In [38]:
#Importing Packages

# Importing Pandas for data manipulation and analysis
import pandas as pd

# Importing NumPy for numerical operations
import numpy as np

# Importing Matplotlib for data visualization
import matplotlib.pyplot as plt

# Importing Seaborn for advanced data visualization
import seaborn as sns

# Importing IPython.display for displaying rich media in Jupyter Notebooks
from IPython.display import display, Image

import nltk
from nltk.corpus import stopwords


<h3 style=\"color:green;\">DATA LOADING</h3>
    
    Firstly, import the necessary packages. When the required packages are imported, for loading a CSV file, this Project will utilise Pandas to load the data.

In [39]:
# Load the CSV file
train_df = pd.read_csv('Data/processed/train.csv')
test_df = pd.read_csv('Data/processed/test.csv')

In [40]:
train_df.head()

Unnamed: 0,headlines,description,content,url,category
0,RBI revises definition of politically-exposed ...,The central bank has also asked chairpersons a...,The Reserve Bank of India (RBI) has changed th...,https://indianexpress.com/article/business/ban...,business
1,NDTV Q2 net profit falls 57.4% to Rs 5.55 cror...,NDTV's consolidated revenue from operations wa...,Broadcaster New Delhi Television Ltd on Monday...,https://indianexpress.com/article/business/com...,business
2,"Akasa Air ‘well capitalised’, can grow much fa...",The initial share sale will be open for public...,Homegrown server maker Netweb Technologies Ind...,https://indianexpress.com/article/business/mar...,business
3,India’s current account deficit declines sharp...,The current account deficit (CAD) was 3.8 per ...,India’s current account deficit declined sharp...,https://indianexpress.com/article/business/eco...,business
4,"States borrowing cost soars to 7.68%, highest ...",The prices shot up reflecting the overall high...,States have been forced to pay through their n...,https://indianexpress.com/article/business/eco...,business


<h3 style=\"color:green;\">PRE-PROCESSING</h3>
    
- Remove unnecessary columns (url) since it may not contribute to categorization.
- *Text Cleaning*: Convert text to lowercase, remove punctuation, stopwords, and special characters.
- *Tokenization*: Split text into individual words or phrases.
- *Vectorization*: Convert text into numerical form using TF-IDF or CountVectorizer.

In [41]:
import re


# Download stopwords
nltk.download('stopwords')
stop_words = set(stopwords.words('english'))

#Remove unnecessary columns
#train_df = train_df.drop('url', axis=1)
#test_df = test_df.drop('url', axis=1)

#Text Cleaning
#Convert text to lowercase
#def clean_text(text):
    # Remove punctuation and special characters
    #text = re.sub(r'[^a-z\s]', '', text)
    # Remove stopwords
    #text = ' '.join([word for word in text.split() if word.lower() not in stop_words])
    #return ' '.join(text)

#def preprocess2(v):
    # v = v.str.lower().str.replace('[^a-z\s]', '').str.split(expand=True)

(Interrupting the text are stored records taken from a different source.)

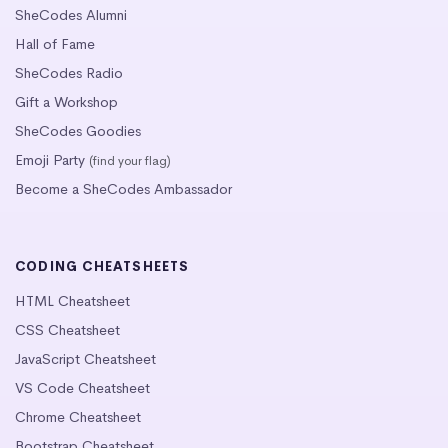
SheCodes Alumni
Hall of Fame
SheCodes Radio
Gift a Workshop
SheCodes Goodies
Emoji Party
(find your flag)
Become a SheCodes Ambassador
CODING CHEATSHEETS
HTML Cheatsheet
CSS Cheatsheet
JavaScript Cheatsheet
VS Code Cheatsheet
Chrome Cheatsheet
Bootstrap Cheatsheet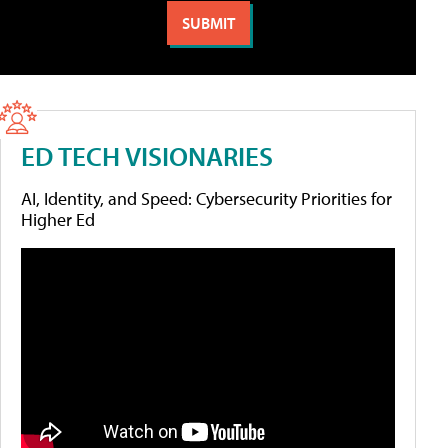
ED TECH VISIONARIES
AI, Identity, and Speed: Cybersecurity Priorities for
Higher Ed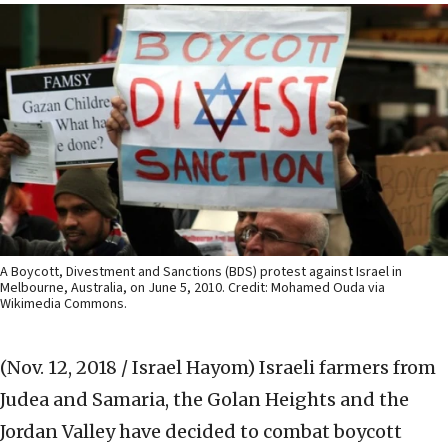
A Boycott, Divestment and Sanctions (BDS) protest against Israel in
Melbourne, Australia, on June 5, 2010. Credit: Mohamed Ouda via
Wikimedia Commons.
(Nov. 12, 2018 / Israel Hayom)
Israeli farmers from
Judea and Samaria, the Golan ‎Heights and the
Jordan Valley have decided to combat ‎boycott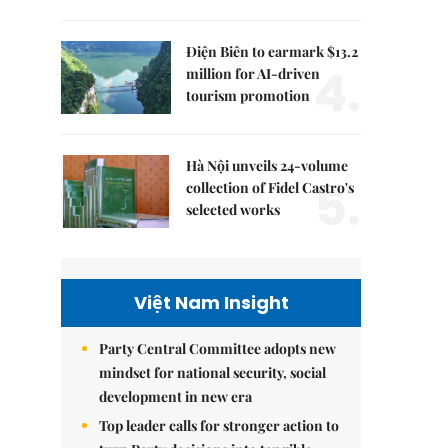
Điện Biên to earmark $13.2
4.
million for AI-driven
tourism promotion
Hà Nội unveils 24-volume
5.
collection of Fidel Castro's
selected works
Việt Nam Insight
Party Central Committee adopts new
mindset for national security, social
development in new era
Top leader calls for stronger action to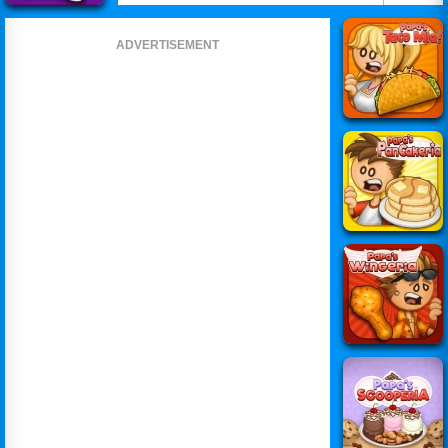
ADVERTISEMENT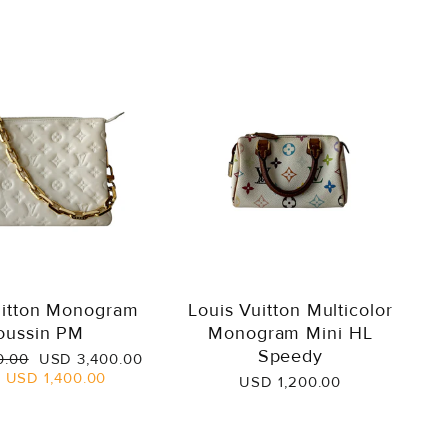
uitton Monogram
Louis Vuitton Multicolor
oussin PM
Monogram Mini HL
Speedy
Sale
0.00
USD 3,400.00
price
e
USD 1,400.00
USD 1,200.00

    # return v.where(~v.isin(stopwords) & v.notnull(), '')\
             #.agg(' '.join, axis=1)\
             #.str.replace('\s+', ' ')\
             #.str.strip()

#c = ['headlines', 'description', 'content'] # columns to operate
#cc = ['cleaned_headlines', 'cleaned_description', 'cleaned_content'] # columns to operate
#train_df[c] = train_df[c].apply(preprocess2, axis=0)


# Function to clean text
def clean_text(text):
    # Remove punctuation and special characters
    text = re.sub(r'[^\w\s]', ' ', text)
    # Remove numbers from the text
    text = re.sub(r'\d+', ' ', text)
    # Remove stopwords
    text = ' '.join([word for word in text.split() if word.lower() not in stop_words])
    return text

# Apply the function to the DataFrame
train_df['cleaned_headlines'] = train_df['headlines'].apply(clean_text)
train_df['cleaned_description'] = train_df['description'].apply(clean_text)
train_df['cleaned_content'] = train_df['content'].apply(clean_text)
train_df = train_df.drop('content', axis=1)
train_df = train_df.drop('description', axis=1)
train_df = train_df.drop('headlines', axis=1)
display(train_df['cleaned_headlines'].iloc[0])


[nltk_data] Downloading package stopwords to
[nltk_data]     /home/codespace/nltk_data...
[nltk_data]   Package stopwords is already up-to-date!


'RBI revises definition politically exposed persons KYC purpose'

In [37]:
from nltk.tokenize import word_tokenize

# Download necessary NLTK data
nltk.download('punkt')

# Function to tokenize text
def tokenize_text(text):
    return word_tokenize(text)

# Apply the function to the DataFrame
train_df['tokenized_headlines'] = train_df['cleaned_headlines'].apply(tokenize_text)
train_df['tokenized_description'] = train_df['cleaned_description'].apply(tokenize_text)
train_df['tokenized_content'] = train_df['cleaned_content'].apply(tokenize_text)
train_df = train_df.drop('cleaned_content', axis=1)
train_df = train_df.drop('cleaned_description', axis=1)
train_df = train_df.drop('cleaned_headlines', axis=1)

display(train_df)

[nltk_data] Downloading package punkt to /home/codespace/nltk_data...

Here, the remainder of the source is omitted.